Showing posts with label Bowling Green University Center for Archival Collections. Show all posts
Showing posts with label Bowling Green University Center for Archival Collections. Show all posts

Tuesday, September 29, 2009

Good and bad genealogy news in Ohio

Second installment on the fall issue of the Ohio Genealogical Society's Ohio Genealogy News, which comes bearing both good news and bad:

* The Preble County District Library has scanned and indexed county marriage records 1808-1996 and various other historical records.

* Bowling Green State University's Center for Archival Collections includes manuscripts with online finding aids; local government records including hunting and fishing licenses, poll books, tax lists, and peddlers licenses, plus online indexes for Henry County 1853 plat books and Wood County probate estate case files 1820-1870; and online databases of Great Lakes vessels including photographs.

* OGS will sponsor its third annual writing contest (750-5000 words), accepting entries in January and February 2010. This is a great place to jump-start your genealogy writing career and get some critiques. If you're doing a lot of work in Ohio, you can submit up to two entries in each of four categories -- eight total.

Bad news: the Ohio Historical Society's archives and library will be open only on Thursdays during 2010 and the first quarter of 2011. Library hours will be reduced at the Hayes Presidential Center and at Columbus Metropolitan as well.

Wednesday, October 22, 2008

Ohio Civil War Genealogy Journal #4

The last OCWGJ of 2008 is, as usual, packed -- but to me the big news was underplayed. Two new indexes of northwest Ohio Civil War newspaper letters and articles are now available on line!

From Bowling Green University's Center for Archival Collections (which has other Civil War stuff too), there's a "Civil War Newspaper Correspondence Index," listing letters from soldiers published in newspapers in the counties of Allen, Crawford, Darke, Defiance, Hancock, Henry, Huron, Lorain, Lucas, Ottawa, Paulding, Putnam, Sandusky, Seneca, Williams, Wood, and Wyandot. The index includes names of the letter-writers, but it's organized by military unit. Not all newspapers indexed are available at BGSU.
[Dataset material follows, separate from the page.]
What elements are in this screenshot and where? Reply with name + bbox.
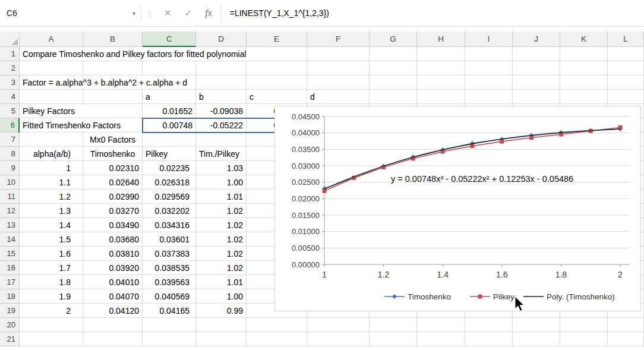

From the Rutherford B. Hayes Presidential Center (which also has more CW material), there's an "Index to Civil War Letters and Related Articles Published in Northwest Ohio Newspapers, 1861-1865." Three newspapers are indexed -- the Fremont Journal (Sandusky County), Norwalk Reflector (Huron County), and the Sandusky Register (Erie County). All are at RBHPC. I think there's some overlap, but in general it appears that the Hayes index goes deeper into a smaller number of newspapers.

And if you've had enough of indexes for a while, the articles this quarter include many actual letters:

"Letters from the Homefront to a Soldier: The Letters of George W. Tope," by Linda Lee Tope Trent. (There's material here even if you're no Civil War buff: when George says he bought his wife a dress, he means that he bought her the proper amount of cloth with which she made the dress.)

"Henry H. Melick, 32nd OVI: The Pensioner's Tale," by Mari M. McLean.

"Letters from Cap. A. N. Goldwood, 64th OVI & 31st USCI," by Gerald Boone.

"Ask the Experts" includes a lengthy and necessarily-but-unfortunately-inconclusive discussion of the fate of Thomas Hemings, 175th OVI.

"Amanda Township, Fairfield County OH: Volunteers of 1863," by Thomas Stephen Neel.

"1883 Census of Pensioners, Stark County, Ohio," by Michael Elliott.